Before I (finally) moved to obodo-oyibo, I had often heard/read stories of people of colour, complaining about wrong or inadequate treatment at the hands of medical professionals.
From misdiagnosis, to lack of any diagnosis. Often stemming
from inadequate medical exposure on things related to persons of colour (and
some would even argue, systemic racism)
I often treated them as just that; mere stories. After all,
were the gods of medicine in the West not what we used to taunt our tropical doctors on their inefficiencies??
Grey's Anatomy did an excellent job in schooling me that
doctors in North America were little higher than mere gods.
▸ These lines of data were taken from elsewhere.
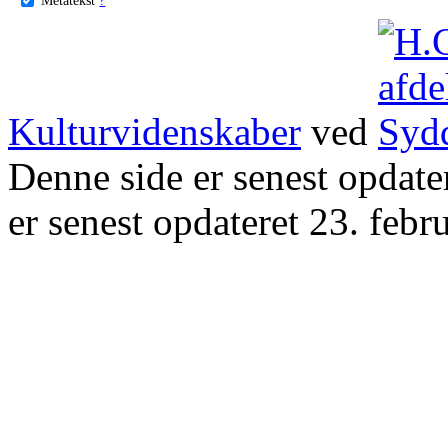
Kulturvidenskaber
ved
Denne side er senest opdat
er senest opdateret 23. febr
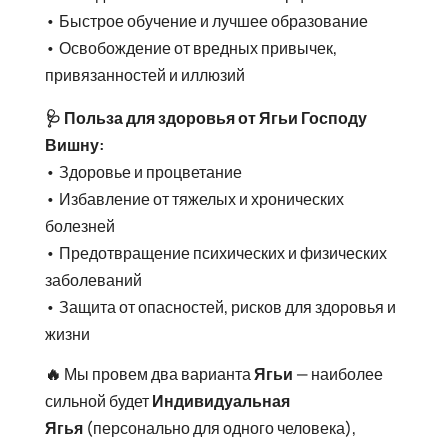
• Быстрое обучение и лучшее образование
• Освобождение от вредных привычек,
привязанностей и иллюзий
🩺 Польза для здоровья от Ягьи Господу
Вишну:
• Здоровье и процветание
• Избавление от тяжелых и хронических
болезней
• Предотвращение психических и физических
заболеваний
• Защита от опасностей, рисков для здоровья и
жизни
🔥
Мы провем два варианта
Ягьи
— наиболее
сильной будет
Индивидуальная
Ягья
(персонально для одного человека),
Close to infallible
even.
Right?
In the time since I moved however, I have had my own
personal experiences, which have made me begin to personally understand these
complaints of people of colour, and be actively involved in whatever round of
treatment I am given.
From flat out arguing with a doctor that the Zika virus was more of a South American
phenomenon in recent times, so that there was no need to quarantine me for it, due to a return
trip from Nigeria. (Good ole Lady Google settled that argument).
To repeatedly explaining to another good natured doctor,
that at 200 pounds and size 10, I was in the best form ever that my 6-foot self
had been or could ever be.
I worked out 5-6 times a week, swam, walked, danced. Ate
clean. Watched my cholesterol intake. Drank my lemon water. Minded my business.
It was not my fault that the 'world' BMI standards surely failed to
take into cognisance the density of African bones, in prescribing my BMI as
"overweight".
Sigh.
My most recent run-in with the medical profession however
left me the most gobsmacked.
It brought me to the initial "aha!" it is either we are in dire need of more persons of colour in the
medical profession, or more medical professionals who are more widely
travelled, have dealt with a wider demographic of humans and thus, possess a
better balanced understanding of the applicability of their craft to people of
demographics other than of Caucasian heritage.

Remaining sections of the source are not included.